Player escort (also called match mascot or child mascot) is a child who accompanies a football player entering the pitch. Player escorts hold hands with the footballer while they walk in and stay with the player during the playing of the national anthem. The children are usually between 6 and 18 years old. In addition to assisting players, they often have duties such as carrying flags, helping the sideline ball crew and playing matches with each other. However today there are various reasons why players walk in with children. These include promoting children's rights campaigns, bringing the element of innocence to the game, fulfilling children's dreams or making profit off it, and reminding players that children are looking up to them. It also deters hooliganism or other forms of violence, as fans would be less likely to throw anything at players if they were with children.

==History==
This tradition emerged in Brazil, in the 1970s. The idea came from Ronan Ramos Oliveira, who at the time was public relations director at Clube Atlético Mineiro. On September 5, 1976, in a match between the clubs Atlético Mineiro and América Mineiro, he suggested that children go to the field with the team's players. At the beginning, the selected children had to be lookalikes of a player. The action was also a strategy for more families to start attending the games.

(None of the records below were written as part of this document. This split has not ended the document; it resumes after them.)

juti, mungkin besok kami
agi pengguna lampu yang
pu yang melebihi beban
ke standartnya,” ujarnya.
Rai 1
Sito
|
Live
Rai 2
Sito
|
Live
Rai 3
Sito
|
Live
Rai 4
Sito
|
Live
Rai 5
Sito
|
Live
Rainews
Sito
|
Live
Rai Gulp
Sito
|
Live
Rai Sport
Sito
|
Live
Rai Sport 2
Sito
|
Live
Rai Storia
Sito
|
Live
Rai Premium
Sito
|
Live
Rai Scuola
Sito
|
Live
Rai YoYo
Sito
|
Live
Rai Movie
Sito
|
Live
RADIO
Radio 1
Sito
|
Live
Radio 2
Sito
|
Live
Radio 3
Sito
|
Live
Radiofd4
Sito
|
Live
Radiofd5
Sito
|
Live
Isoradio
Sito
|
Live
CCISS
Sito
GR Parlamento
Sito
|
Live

The UEFA Euro 2000 was one of the first major events where player escorts appeared with every footballer, replacing the previous practice where the players on the team linked arms with each other. In club games children are usually members of youth teams or contest winners. Since 2002, World Cup or European Championship escorts are selected in a competition hosted by McDonald's and Lidl (for UEFA EURO 2024), sponsor of the event.

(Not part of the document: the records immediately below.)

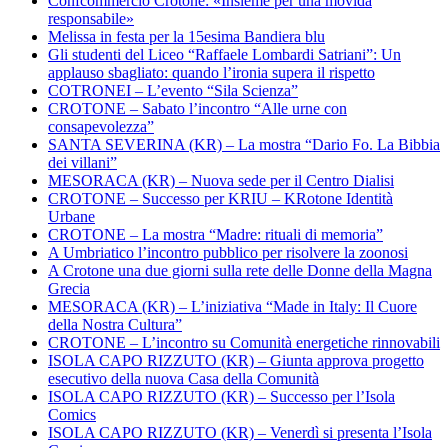
Confcommercio Crotone: «Insieme per una movida
responsabile»
Melissa in festa per la 15esima Bandiera blu
Gli studenti del Liceo “Raffaele Lombardi Satriani”: Un
applauso sbagliato: quando l’ironia supera il rispetto
COTRONEI – L’evento “Sila Scienza”
CROTONE – Sabato l’incontro “Alle urne con
consapevolezza”
SANTA SEVERINA (KR) – La mostra “Dario Fo. La Bibbia
dei villani”
MESORACA (KR) – Nuova sede per il Centro Dialisi
CROTONE – Successo per KRIU – KRotone Identità
Urbane
CROTONE – La mostra “Madre: rituali di memoria”
A Umbriatico l’incontro pubblico per risolvere la zoonosi
A Crotone una due giorni sulla rete delle Donne della Magna
Grecia
MESORACA (KR) – L’iniziativa “Made in Italy: Il Cuore
della Nostra Cultura”
CROTONE – L’incontro su Comunità energetiche rinnovabili
ISOLA CAPO RIZZUTO (KR) – Giunta approva progetto
esecutivo della nuova Casa della Comunità
ISOLA CAPO RIZZUTO (KR) – Successo per l’Isola
Comics
ISOLA CAPO RIZZUTO (KR) – Venerdì si presenta l’Isola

Being a child mascot may or may not be free. Among FA Premier League clubs, some may charge £350-£600 depending on the fixture while others offer some free places through competitions and charities, and other clubs do not have a charge at all.

On some occasions, there can be special escorts. For example, Ajax players walked out with their mothers on Mother's Day and São Paulo FC players walked out with dogs to promote the adoption of stray dogs within São Paulo. Some famous players like Wayne Rooney used to be player escorts in their childhood.